Grover: It’s like selling your house. If you have a leaky basement, it doesn’t matter how great the rest of your house is. You’ve got to know the basics. Do you have a system that works? What’s your digital strategy? Do you have a strategic plan? What about your management team? Are they all over 70? How am I going to come up with a story for buyers about why your company would be a good investment for them if it wasn’t a good investment for you?
So, why would someone want to buy your company? Ask what’s your value proposition and is it distinctive? What do your customers value about your company, and can you demonstrate that with information?

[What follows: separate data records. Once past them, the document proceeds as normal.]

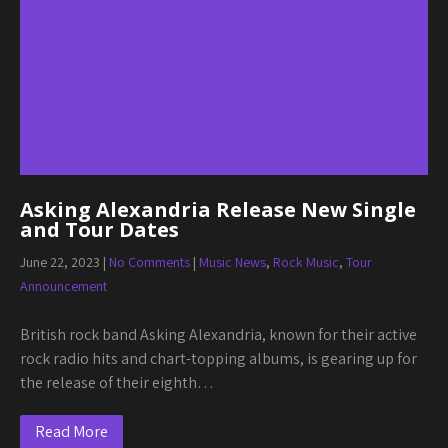
Asking Alexandria Release New Single
and Tour Dates
June 22, 2023
|
No Comments
|
Music News
,
Rock Music
,
Tour
Announcement
British rock band Asking Alexandria, known for their active
rock radio hits and chart-topping albums, is gearing up for
the release of their eighth…
Read More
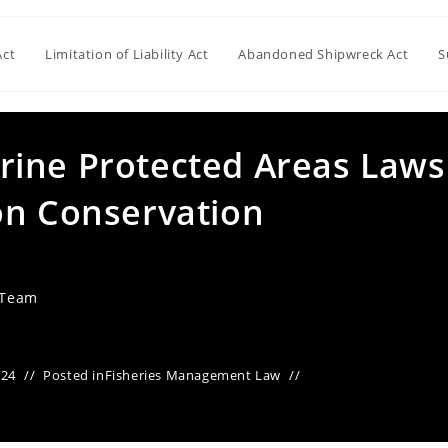
Act
Limitation of Liability Act
Abandoned Shipwreck Act
S
ine Protected Areas Laws
on Conservation
 Team
024
Posted in
Fisheries Management Law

We’ll look at a three-year trend on each of your sales territories and their customers and look at sales, profit margin and other things that drive profitability. Buyers today are smarter than ever, and when you sell to a private equity company, they’re going to do a market study and do a quality of earnings analysis on your business.
What people want is EBITDA, which is a proxy for cash flow. They want EBITDA and growth. If the adjusted EBITDA of the company isn’t at least $2 million, most financial or strategic buyers won’t even look at it. If doing a deal is significant, and you’re not getting a lot of upside from it, you’re not moving the needle very much. The point is that I could be using my people and my time to make other deals that would be more meaningful to my company.
DSG: Where does a sell-side banker bring value to the process? Do buyers appreciate their participation?
Grover: Before I blow the horn of advisors like me, I would say that you need to have an attorney who’s accustomed to doing transaction work of a similar size and scope. There are a lot of attorneys out there who do deals, but that’s not what they do every day. So I think you ought to find a firm who can help you out or another lawyer at the firm you’re already using.
The accountant is also very important. The lawyer keeps you out of trouble as far as risk, but the accountant helps you get as many after-tax proceeds as you can. So you need a skilled accountant who’s really a financial advisor.
So then, what role does the sell-side advisor take? You need someone who can help you find the best buyer. When you have someone who has expressed an interest in your business, we need to vet them. Sometimes the buyer you already know is the best but may not pay as much as somebody else. A good advisor can help you find the best possible situation.